Making things worse for her, she says the fire was the result of a trailer that’d been parked illegally in her neighborhood, one she’d been watching anxiously for days, “I was really like, wow, let’s hope nothing happens.”

Bryan said before the fire, she had called law enforcement and code enforcement. She says law enforcement arrived before the fire and asked the owner to leave just a few hours before the trailer burst into flames. When the trailer did catch fire, Bryan figured the one positive thing was that it would finally be moved, but it wasn’t.

“When you see something just being left there, and not knowing what’s happening with it, you feel like people don’t care,” said Bryan.

Six days after the fire, on Nov. 7, the city cleared the trailer.

Heather Sweet, the Director of Customer Experience, and Luis Garcia, Director of Code Enforcement and Parking Services, from the City of Spokane, said they have always had a high volume of complaints submitted outside of the downtown core, added based on their resources and this case’s safety sensitivity the turnaround was standard.

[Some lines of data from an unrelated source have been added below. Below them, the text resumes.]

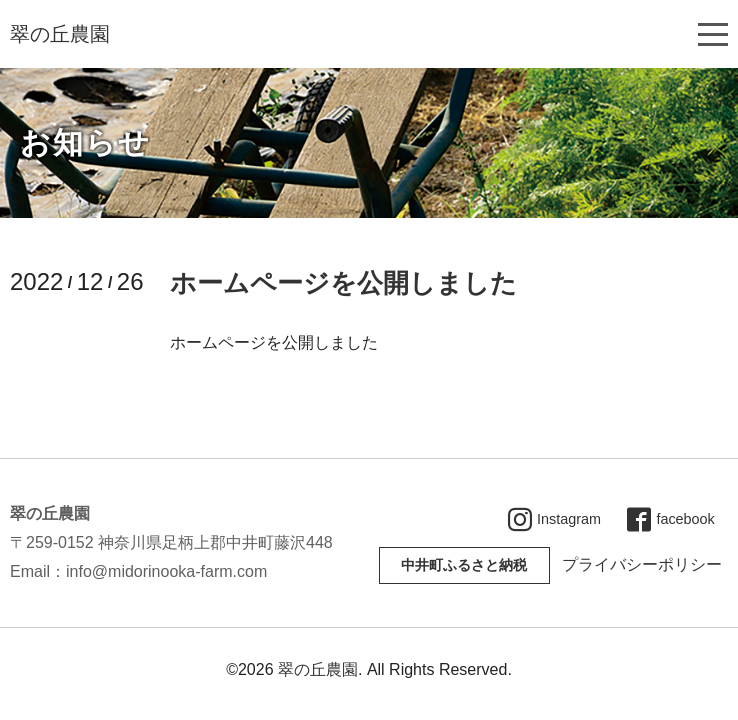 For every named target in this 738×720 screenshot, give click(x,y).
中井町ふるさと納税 (464, 565)
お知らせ (85, 142)
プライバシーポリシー (642, 564)
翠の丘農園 (60, 34)
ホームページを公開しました (343, 283) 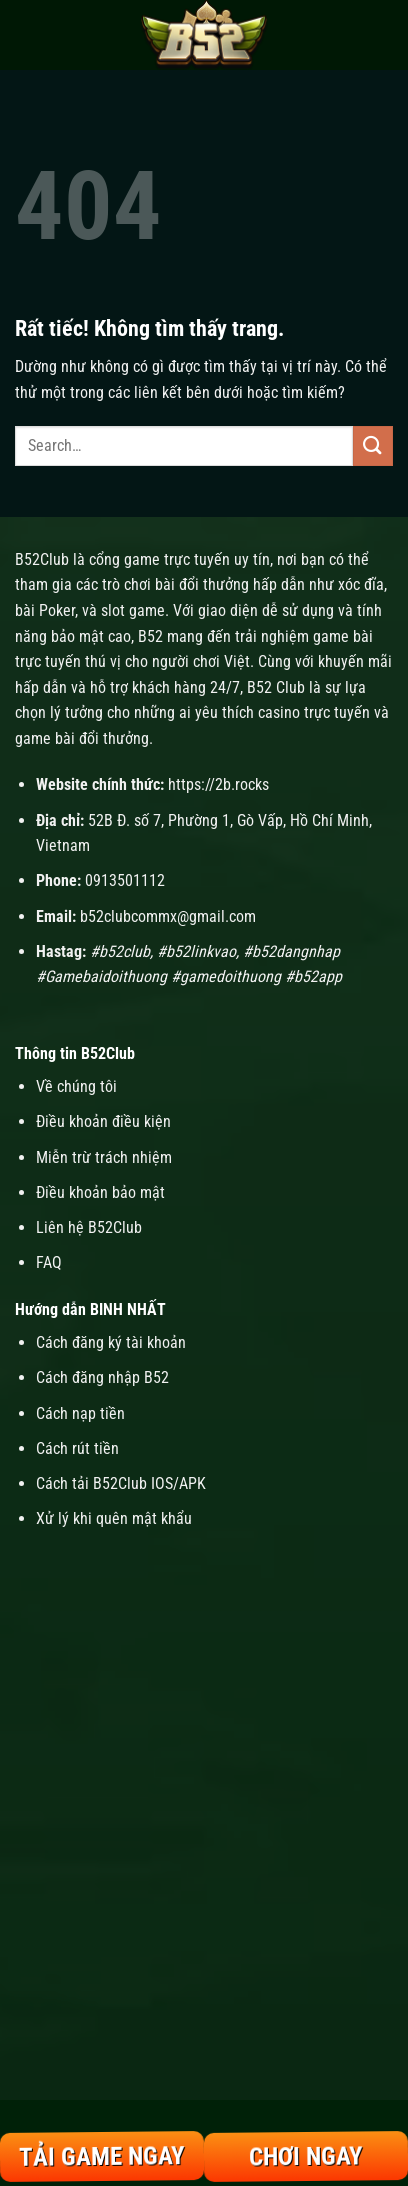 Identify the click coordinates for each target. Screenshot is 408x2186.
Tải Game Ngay (102, 2156)
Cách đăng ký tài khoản (111, 1342)
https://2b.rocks (218, 784)
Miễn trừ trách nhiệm (104, 1157)
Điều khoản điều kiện (103, 1121)
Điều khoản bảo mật (100, 1192)
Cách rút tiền (77, 1448)
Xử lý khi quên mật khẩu (114, 1518)
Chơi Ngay (305, 2157)
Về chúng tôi (76, 1086)
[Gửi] (373, 445)
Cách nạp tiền (82, 1413)
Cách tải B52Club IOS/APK (121, 1483)
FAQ (49, 1262)
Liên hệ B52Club (89, 1227)
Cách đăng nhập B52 (102, 1377)
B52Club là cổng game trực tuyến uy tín (142, 559)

“It wasn’t an unreasonable duration for the response because the Spokane Police Department Parking Services team did respond to it rather swiftly,” said Garcia.

Sweet added that even if you have filed a claim, they haven’t responded to you can update your case, “if conditions change, give us a call or report it again, because we can update the existing case or help get the information over to the parking enforcement teams to make sure it gets the appropriate prior authorization when necessary.”

But, for Bryan and the residents who live in the neighborhood, although they are relieved the RV has been moved, their experience is part of the bigger picture, “I worry because there are so many more people that are in the same situation dealing with something similar in their neighborhood. I have major concerns for how the city is going to deal with this moving forward.”